### What this task involves
For each record that follows, restate the text exactly and drop the pictures.

Exercise data section start

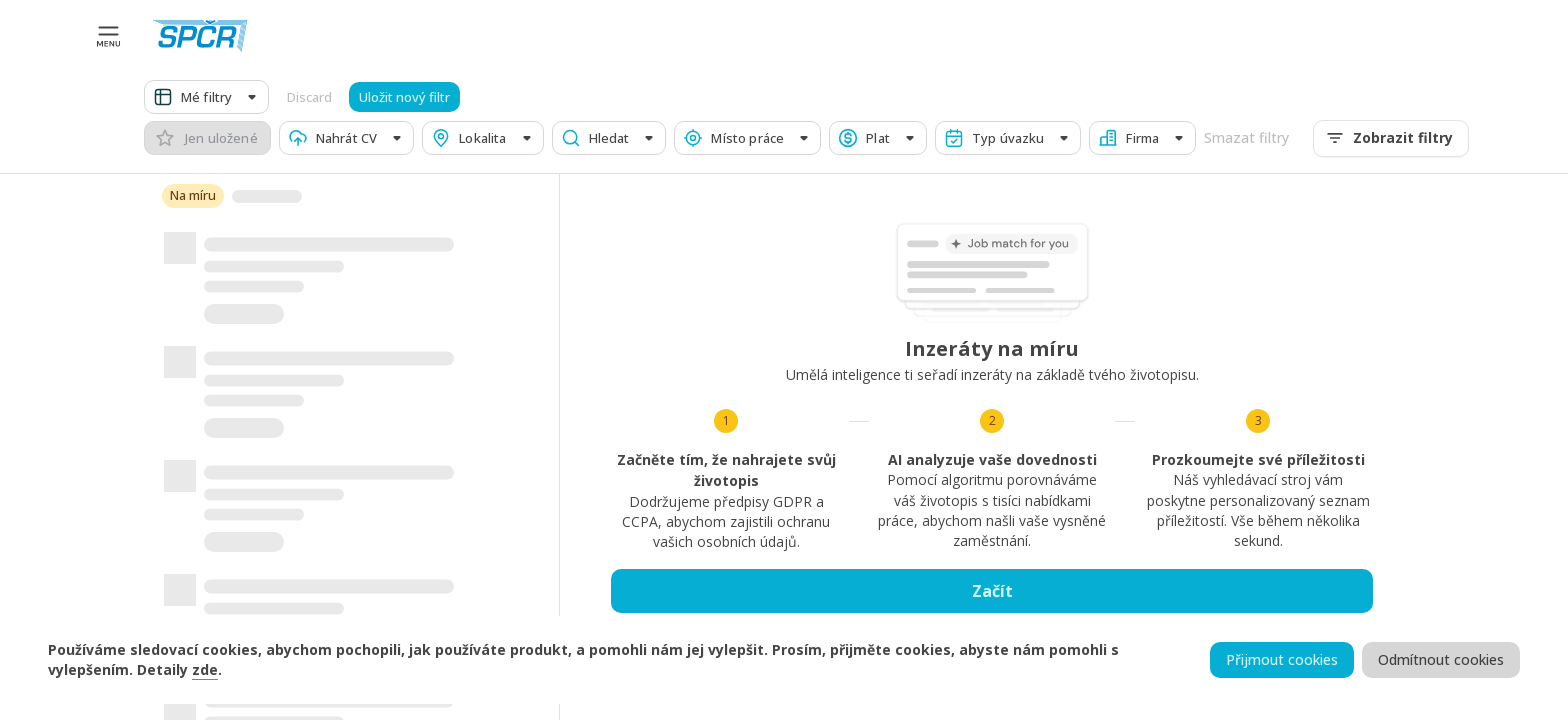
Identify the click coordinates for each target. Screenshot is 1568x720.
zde (205, 669)
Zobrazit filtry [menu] (1391, 138)
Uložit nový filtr (404, 97)
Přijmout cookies (1282, 660)
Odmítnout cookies (1441, 660)
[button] (206, 97)
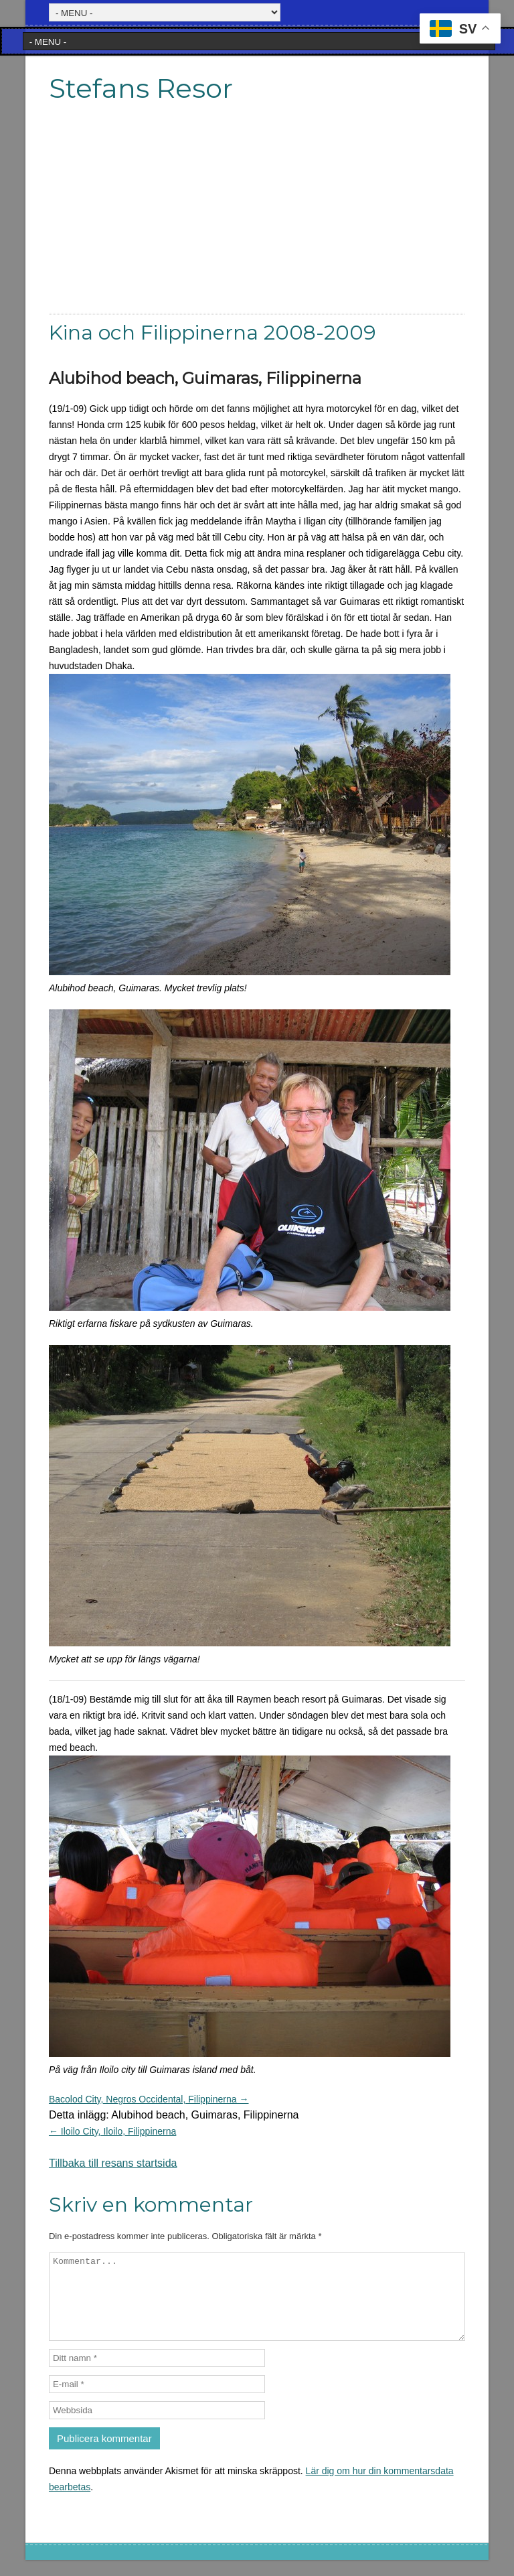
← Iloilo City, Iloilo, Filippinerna (112, 2131)
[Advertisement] (257, 219)
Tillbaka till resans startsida (113, 2163)
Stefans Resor (141, 88)
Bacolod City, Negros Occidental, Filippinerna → (149, 2099)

Exercise data section end

### Expected answer
Identify the click coordinates for each target. Screenshot is 1568x720.
zde (205, 669)
Zobrazit filtry [menu] (1391, 138)
Uložit nový filtr (404, 97)
Přijmout cookies (1282, 660)
Odmítnout cookies (1441, 660)
[button] (206, 97)
← Iloilo City, Iloilo, Filippinerna (112, 2131)
[Advertisement] (257, 219)
Tillbaka till resans startsida (113, 2163)
Stefans Resor (141, 88)
Bacolod City, Negros Occidental, Filippinerna → (149, 2099)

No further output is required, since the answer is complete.